Con el advenimiento de la Primera Guerra Mundial, Debussy se volvió ardientemente patriótico en sus opiniones musicales. Escribiendo a Stravinsky, preguntó “¿Cómo no podíamos haber previsto que estos hombres estaban tramando la destrucción de nuestro arte, tal como habían planeado la destrucción de nuestro país?” En 1915 se quejó de que “desde Rameau no teníamos una tradición puramente francesa. Toleramos orquestas exageradas, formas tortuosas, estábamos a punto de dar el sello de aprobación a naturalizaciones aún más sospechosas cuando el sonido de los disparos puso fin a todo esto”. Taruskin escribe que algunos han visto esto como una referencia a los compositores Gustav Mahler y Arnold Schoenberg, ambos nacidos judíos. En 1912 Debussy había comentado a su editor de la ópera Ariane et Barbe-bleue por el compositor (también judío) Paul Dukas: “Tienes razón, es una obra maestra, pero no es una obra maestra de la música francesa”.

Literario
A pesar de su falta de educación formal, Debussy leyó ampliamente y encontró inspiración en la literatura. Lesure escribe: “El desarrollo del verso libre en la poesía y la desaparición del sujeto o modelo en la pintura lo influenciaron a pensar en cuestiones de forma musical”. Debussy fue influenciado por los poetas simbolistas. Estos escritores, que incluyeron a Verlaine, Mallarmé, Maeterlinck y Rimbaud, reaccionaron contra el realismo, el naturalismo, la objetividad y el conservadurismo formal que prevalecieron en la década de 1870. Ellos favorecieron la poesía usando la sugestión en lugar de la afirmación directa; el erudito literario Chris Baldrick escribe que evocaban “estados de ánimo subjetivos a través del uso de símbolos privados, al tiempo que evitaban la descripción de la realidad externa o la expresión de la opinión”. Debussy simpatizaba mucho con el deseo de los simbolistas de acercar la poesía a la música, se hizo amistoso con varios exponentes destacados y realizó muchas obras simbolistas a lo largo de su carrera.

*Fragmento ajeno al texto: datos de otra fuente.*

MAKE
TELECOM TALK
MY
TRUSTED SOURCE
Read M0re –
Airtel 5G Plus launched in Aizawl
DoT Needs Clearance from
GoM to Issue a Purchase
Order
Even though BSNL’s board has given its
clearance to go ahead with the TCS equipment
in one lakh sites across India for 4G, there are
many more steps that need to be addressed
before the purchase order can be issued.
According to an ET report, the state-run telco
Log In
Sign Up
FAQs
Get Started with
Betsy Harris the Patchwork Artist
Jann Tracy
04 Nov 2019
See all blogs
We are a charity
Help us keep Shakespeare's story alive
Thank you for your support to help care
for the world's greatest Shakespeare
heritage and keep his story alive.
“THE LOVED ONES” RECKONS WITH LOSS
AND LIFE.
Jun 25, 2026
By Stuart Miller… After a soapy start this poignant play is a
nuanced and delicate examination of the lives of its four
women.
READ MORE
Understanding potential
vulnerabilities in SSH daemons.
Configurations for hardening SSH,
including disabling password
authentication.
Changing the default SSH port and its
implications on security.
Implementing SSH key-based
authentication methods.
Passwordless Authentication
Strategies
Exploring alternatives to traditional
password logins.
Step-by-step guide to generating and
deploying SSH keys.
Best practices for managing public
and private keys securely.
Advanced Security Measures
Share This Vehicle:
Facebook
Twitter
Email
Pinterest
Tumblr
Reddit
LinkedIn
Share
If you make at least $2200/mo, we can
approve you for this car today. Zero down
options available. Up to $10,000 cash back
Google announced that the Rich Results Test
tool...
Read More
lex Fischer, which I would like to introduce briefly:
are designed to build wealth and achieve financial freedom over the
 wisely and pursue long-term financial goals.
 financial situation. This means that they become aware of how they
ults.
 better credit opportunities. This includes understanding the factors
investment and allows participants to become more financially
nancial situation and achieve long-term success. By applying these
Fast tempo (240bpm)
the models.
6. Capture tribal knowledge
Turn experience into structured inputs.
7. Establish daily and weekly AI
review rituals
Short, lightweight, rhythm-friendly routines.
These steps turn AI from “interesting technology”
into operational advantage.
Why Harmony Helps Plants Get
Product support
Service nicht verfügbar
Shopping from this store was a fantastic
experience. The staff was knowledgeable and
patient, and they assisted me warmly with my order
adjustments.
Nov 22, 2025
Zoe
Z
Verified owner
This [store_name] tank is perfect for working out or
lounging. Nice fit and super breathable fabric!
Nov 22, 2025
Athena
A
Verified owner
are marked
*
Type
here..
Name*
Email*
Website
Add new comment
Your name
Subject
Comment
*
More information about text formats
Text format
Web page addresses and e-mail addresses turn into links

Las inspiraciones literarias de Debussy eran en su mayoría francesas, pero no pasó por alto a los escritores extranjeros. Además de Maeterlinck para Pelléas et Mélisande, recurrió a Shakespeare y Charles Dickens para dos de sus Préludes para piano: La Danse de Puck (Libro 1, 1910) y Hommage à S. Pickwick Esq. PPMPC (libro 2, 1913). Puso El bendito Damozel de Dante Gabriel Rossetti en su cantata temprana, La Damoiselle élue (1888). Escribió música incidental para el Rey Lear y planeó una ópera basada en As You Like It, pero la abandonó una vez que centró su atención en establecer la obra de Maeterlinck. En 1890 comenzó a trabajar en una pieza orquestal inspirada en La caída de la casa de Usher de Poe y luego esbozó el libreto de una ópera, La vertiente de la casa Usher. Otro proyecto inspirado en Poe: una versión operística de El diablo en el campanario no avanzó más allá de los bocetos. Los escritores franceses cuyas palabras escribió incluyen a Paul Bourget, Alfred de Musset, Théodore de Banville, Leconte de Lisle, Théophile Gautier, Paul Verlaine, François Villon y Mallarmé, el último de los cuales también brindó a Debussy la inspiración de uno de sus libros más populares. piezas orquestales, Prélude à l’après-midi d’un faune.